Carlos
parecía haber olvidado el incidente y no volvió a hacer ningún comentario sobre
el asunto. Ni volvió a pronunciar la maldita palabra. Sonreía y bromeaba como
siempre, sin darse cuenta de que yo había cambiado. A veces, extrañado por mis
prolongados silencios, me preguntaba qué me pasaba y yo le respondía con la
cabeza gacha, sin mirarle: “Nada”, aunque seguía sin hablarle. Al final, cuando
comprendió que estaba realmente enfadado, trató de reconciliarse conmigo, pero
sin éxito. Al cuarto día, aburrido de mi actitud, optó por ignorarme igual que
le ignoraba yo a él. Hablaba y bromeaba con los demás compañeros de la fábrica,
excepto conmigo, y eso, a pesar de mi aparente indiferencia, me causaba un
profundo dolor. Me sentía marginado y abandonado, aunque era yo quien se había
automarginado y le había abandonado a él. Comencé a aislarme de todo el mundo y
no hablaba con nadie. El trabajo en la fábrica me parecía cada vez más estúpido
y alienante. Ya no era “una experiencia” ni una forma divertida de pasar el
tiempo, sino una tortura y una exclavitud. Cada minuto que pasaba trabajando
allí me parecía una hora y la jornada completa, una eternidad. ¿Cómo había sido
capaz de malgastar casi dos años de mi vida en semejante lugar? ¿No pretendía,
acaso, ser un artista, un escritor? ¿Pues qué estaba haciendo allí? ¡Perder el
tiempo, eso es lo que hacía! ¡Los dos mejores años de mi adolescencia
desperdiciados! ¡Los dos mejores años de mi juventud arrojados a la basura!
El
sufrimiento acabó enquistándose en mi alma, petrificándose en mi corazón.
Empecé a tener dificultades para respirar. Sentía como si unos brazos
invisibles me oprimieran el pecho y me impidieran tragar aire. Las manos me
temblaban, la vista se me nublaba. Quería hablar y no me salín las palabras.

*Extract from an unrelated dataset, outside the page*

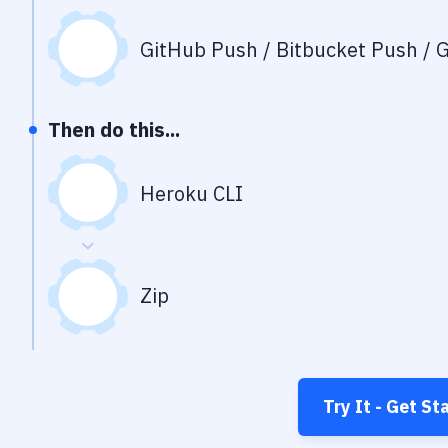
GitHub Push / Bitbucket Push / G
Then do this...
Heroku CLI
Zip
Try It - Get St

Creía que me moría. Comprendí que era el momento de marcharme.
El 6
de noviembre de 1972, después de acabar la jornada de trabajo entré en la
oficina de la fábrica y pregunté por el Sr. Ballester. Me dijeron que no
estaba, pero que podía recibirme su secretaria. Ésta era una chica rubia
bastante joven. Le dije sin ambages que quería la liquidación.
-¿Por
qué? ¿Qué ha pasado? –me preguntó.
-No,
nada –respondí-. No ha pasado nada. Simplemente me voy.
Ella
hizo un gesto de incredulidad.
-Creo
que éste no es trabajo para mí –traté de explicarme-. No… no me siento bien. No
es nada personal. Nada contra ustedes. Todos han sido muy amables conmigo, pero
ahora necesito hacer otra cosa. No puedo seguir trabajando aquí…
La
chica se quedó mirándome un momento en silencio y luego me dijo:
-¿Por
qué no te lo piensas mejor antes de tomar esa decisión?
Le
dije que ya lo había pensado y que mi decisión era irrevocable.
Mi
madre se llevó un gran disgusto cuando se enteró de que había abandonado el
trabajo y, al día siguiente, por la mañana, viéndome muy serio y apesadumbrado,
pensó que estaba arrepentido de lo que había hecho y fue a hablar con el Sr.
Ballester. Éste le dijo que no tenía ninguna queja contra mí y que podía volver
a la fábrica, si lo deseaba. Mi madre me lo contó muy contenta, pero me puse furioso con ella. ¿La había
autorizado, acaso, a hablar con el Sr. Ballester?, le pregunté. ¿Qué le hacía
pensar que yo quería volver a trabajar en la fábrica? Me había puesto en
ridículo y ahora se iba a poner en ridículo ella misma cuando regresara para
decir que me reafirmaba en mi decisión de no trabajar más allí.